The bat in question was actually a black piece of pipe that was laying on the ground next to my car.

“He didn’t have gloves on or anything,” I told him. “That should have his prints on it.”

James gestured for me to put my feet inside the cruiser, and I did. “Stay here.”

Then he slammed the door on me and started reaching for his mic on his collar.

I heard his voice over the radio in the car and shivered as he told the operator to call a K-9 unit and also call my father.

Ten minutes later, not only was my father there, but half of my pseudo uncles as well as Bayou.

How Bayou had gotten there, I didn’t know, but I was thankful that he was.

Because eight minutes later, when Hoax rolled up on his bike looking like he’d ridden like a bat out of hell to get there, I knew Bayou needed to help get Hoax under control.

“Did you find him yet?” Hoax growled, marching up with his hands clenched.

I disentangled myself from my dad’s arms and went to Hoax.

The moment I was close enough, he pulled me into his arms.

“Are you okay?”

His whispered words into my hair had me releasing a breath I hadn’t realized I was holding. “Yes. I’m fine. Scared, but fine…I’m also hungry as hell.”

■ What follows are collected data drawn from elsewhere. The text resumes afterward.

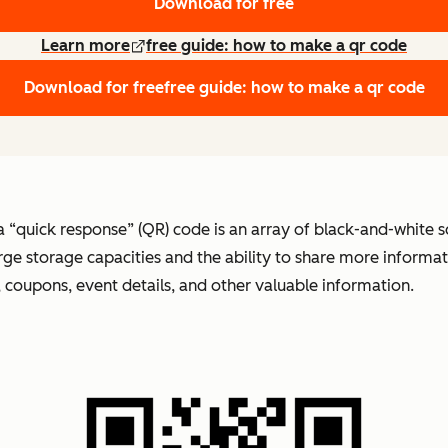
Download for free
Learn more
free guide: how to make a qr code
Download for free
free guide: how to make a qr code
 a “quick response” (QR) code is an array of black-and-white 
arge storage capacities and the ability to share more inform
s, coupons, event details, and other valuable information.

He squeezed me just a little bit tighter. “I’ll go buy you anything you want after you tell me what happened.”

“Here,” Jack, who’d somehow arrived without me being aware, said. “This is the call.”

What the hell were they all doing here?

Then I got to listen to the replay of what had just happened, only this time without the terror coursing through my veins, and a cool, calm head to really understand exactly what had almost just happened.

“I think he threatened to rape her at least eight times,” Downy, a family friend, said. “Threatened to beat the hell out of her six. There’s more, but I think we got him on enough counts to bring him in and keep him there for a while.”

“I fuckin’ hope so,” Dad said through clenched teeth.

Hoax stayed quiet throughout the replaying of the call, as well as the discussion of what would happen next.

It was only as everyone was dispersing, and my car had been loaded up onto a wrecker, that Hoax guided me to my dad’s truck. “You’ll need to ride with your pop.”

At first, I didn’t realize the implications of that statement.